Le syndicat réclame plus de personnel et davantage de ressources au sein du système correctionnel afin de veiller à ce que les détenus soient correctement évalués en ce qui a trait aux risques en vue d’une libération.

Les résultats du sondage ont été inclus dans un rapport publié cette semaine par le syndicat, offrant une ventilation des préoccupations soulevées par les 1600 agents de libération conditionnelle dans le système correctionnel canadien.

Environ la moitié des agents de libération conditionnelle fédéraux travaillent dans des pénitenciers et des établissements correctionnels. Les autres travaillent avec les détenus dans la communauté après leur libération.

Les décisions prises par les agents déterminent quand et comment les détenus sont libérés et dans quels établissements de transition.

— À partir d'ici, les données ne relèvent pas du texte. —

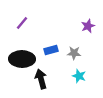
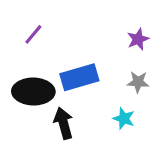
blue rectangle: (51, 50) -> (79, 77), size x1.6
gray star: (74, 53) -> (138, 82), moved

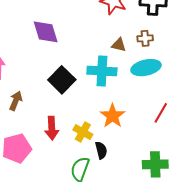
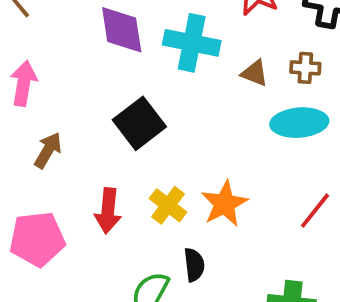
cyan cross: (102, 71) -> (192, 43), moved
yellow cross: (83, 132) -> (168, 205), moved

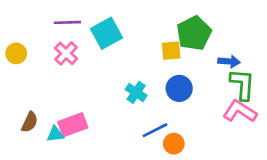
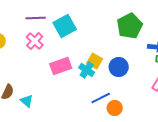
yellow square: (171, 51) -> (95, 61), moved, turned 35
pink rectangle: (73, 125) -> (61, 66), moved
cyan triangle: (55, 134) -> (27, 101), turned 48

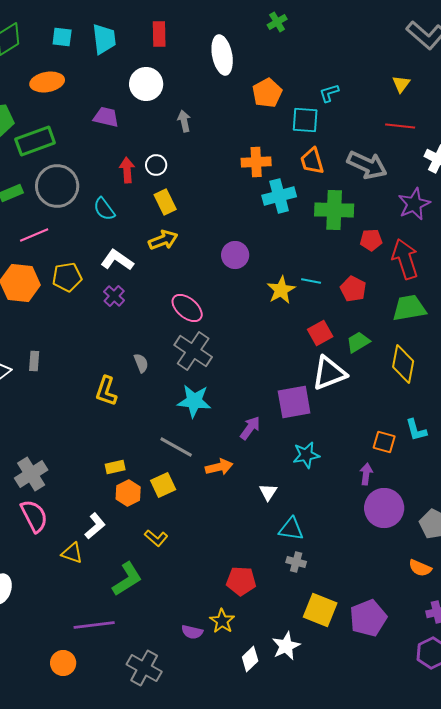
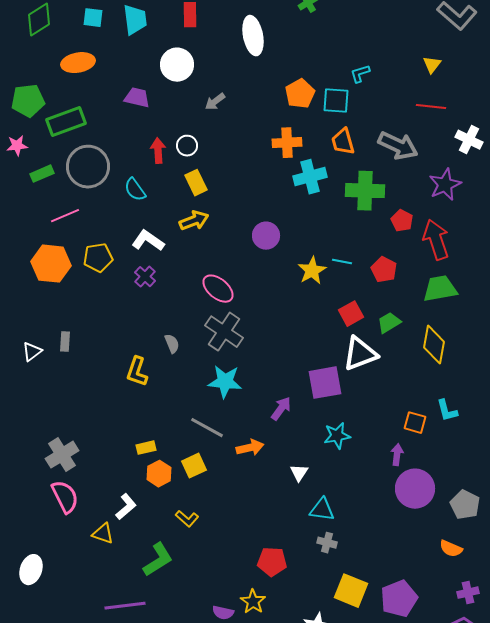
orange pentagon: (267, 93) -> (300, 94), moved
gray arrow: (184, 121) -> (215, 102), turned -115
red pentagon: (371, 240) -> (402, 221), turned 30

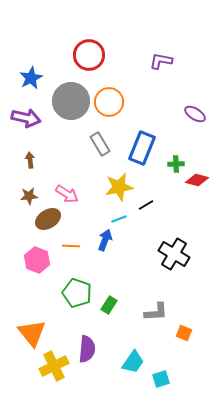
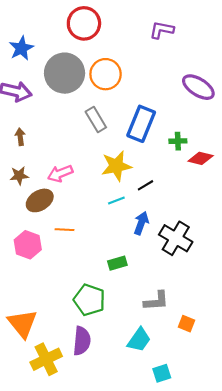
purple ellipse: (195, 114) -> (198, 87), size x1.4
pink arrow: (67, 194) -> (60, 173), turned 125
blue arrow: (105, 240) -> (141, 223), moved
green pentagon: (77, 293) -> (89, 300), moved
green rectangle: (109, 305) -> (117, 263), moved, turned 42
cyan trapezoid: (133, 362) -> (139, 340), moved

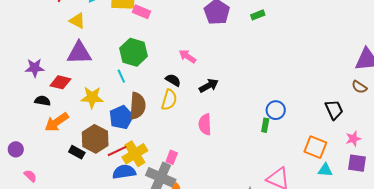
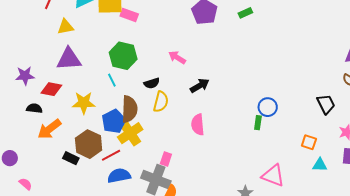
yellow triangle: (77, 21) -> (65, 27), turned -36
black semicircle: (173, 80) -> (152, 83), moved, turned 133
orange square: (315, 147) -> (309, 142), size x0.7
yellow cross: (135, 154) -> (130, 133), moved

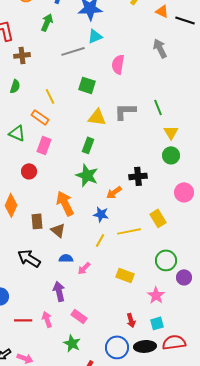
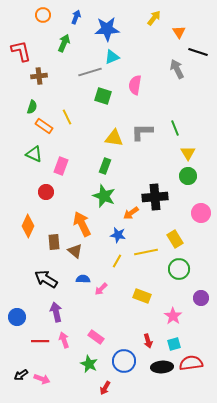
orange triangle: (162, 11) -> (179, 32), turned 32
black line: (185, 20) -> (198, 52), moved
green square: (87, 85) -> (103, 96), moved
orange rectangle: (40, 117) -> (44, 126), moved
black cross: (138, 176) -> (155, 197), size x1.4
green circle: (166, 260) -> (179, 269), moved
purple arrow: (59, 291) -> (56, 312), moved
blue circle: (117, 347) -> (124, 361), moved

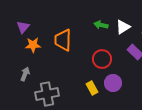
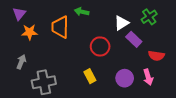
green arrow: (101, 25) -> (82, 12), moved
white triangle: (123, 27) -> (122, 23), moved
purple circle: (113, 83) -> (125, 78), moved

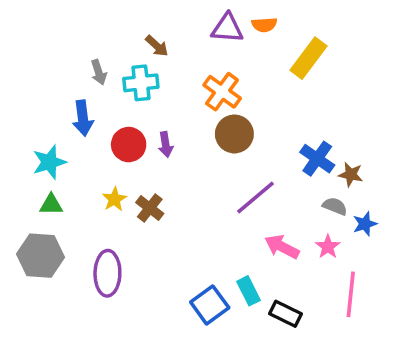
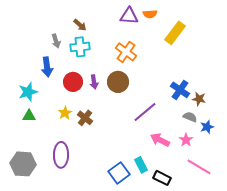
brown arrow: (157, 46) -> (80, 25), moved
brown circle: (234, 134) -> (118, 82), moved
gray hexagon: (40, 256) -> (23, 164), moved
pink line: (351, 294) -> (199, 167), turned -65

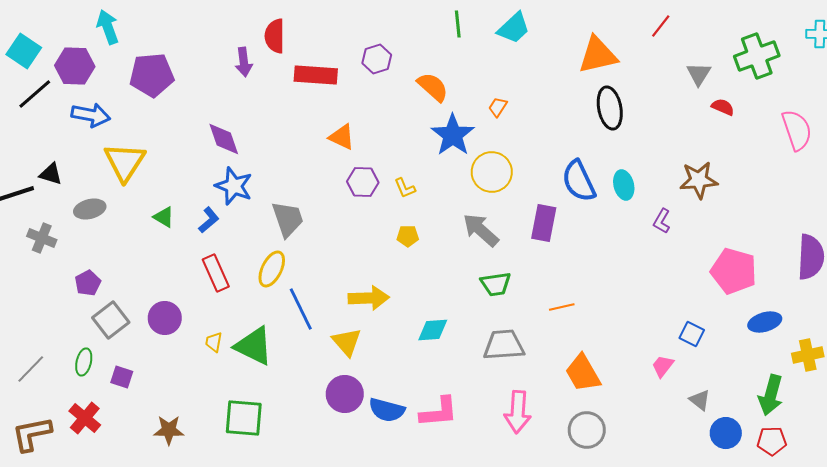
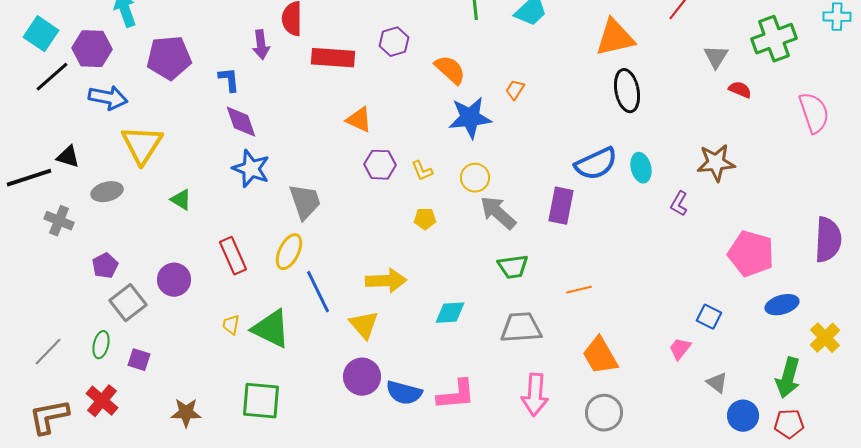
blue star: (453, 135) -> (470, 118), turned 30
yellow circle: (492, 172) -> (475, 178), moved, size x0.7
blue semicircle: (579, 181) -> (596, 164), turned -90
blue L-shape: (209, 220) -> (229, 80), moved, turned -56
purple circle: (165, 318) -> (174, 280), moved
yellow cross: (808, 355) -> (825, 338), turned -32

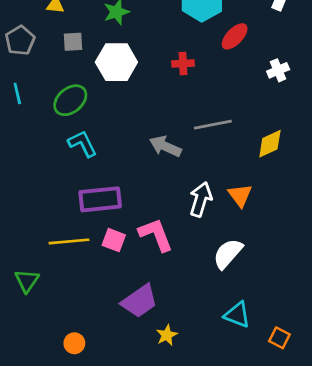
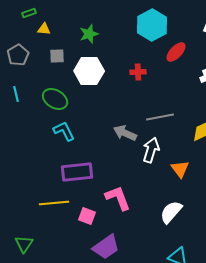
green ellipse: (70, 100) -> (55, 99), turned 70
white arrow: (201, 199) -> (151, 150), moved
pink square: (114, 240) -> (87, 216), moved
green triangle: (27, 281) -> (24, 244), moved

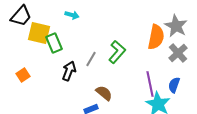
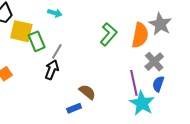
green L-shape: (117, 52) -> (109, 34), moved
gray cross: (178, 53) -> (154, 62), moved
gray line: (91, 59) -> (57, 51), moved

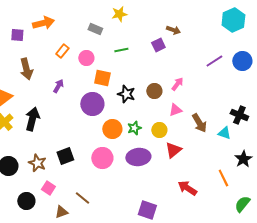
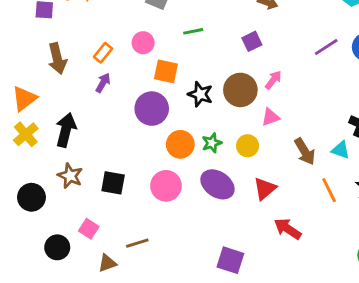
purple square: (158, 45) -> (252, 41), moved
orange rectangle: (62, 51) -> (103, 53), moved
brown circle: (154, 91) -> (240, 90), size x1.5
brown arrow: (199, 123) -> (305, 151), moved
red triangle: (173, 150) -> (265, 189), moved
black square: (65, 156) -> (113, 183), turned 30
purple ellipse: (138, 157) -> (217, 184), turned 40
brown star: (37, 163) -> (70, 176), moved
orange line: (223, 178) -> (329, 190), moved
brown line: (82, 198) -> (137, 243), turned -56

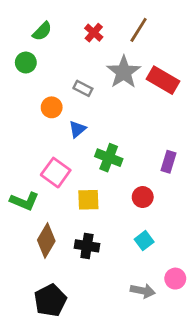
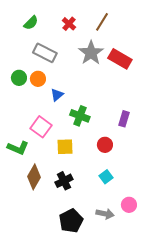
green circle: (26, 63) -> (19, 78), moved
gray rectangle: (83, 88) -> (45, 53), moved, size x1.6
black cross: (87, 246) -> (64, 181), turned -36
black pentagon: (50, 300) -> (71, 221), moved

Rapport du vérificateur général

L’automne dernier, un rapport du vérificateur général fédéral révélait que le Service correctionnel du Canada n’avait pas assez de places dans les maisons de transition pour les prisonniers prêts à une réinsertion. Le rapport indique que les agents ne reçoivent souvent pas d’informations clés sur la santé des détenus lors de la préparation des plans de libération, et que les agents chargés des détenus en libération conditionnelle ne peuvent pas rencontrer les délinquants aussi souvent qu’ils le devraient.

Des commentaires d’agents dans le cadre de l’enquête soulignent des problèmes d’anxiété, de dépression et d’épuisement professionnel.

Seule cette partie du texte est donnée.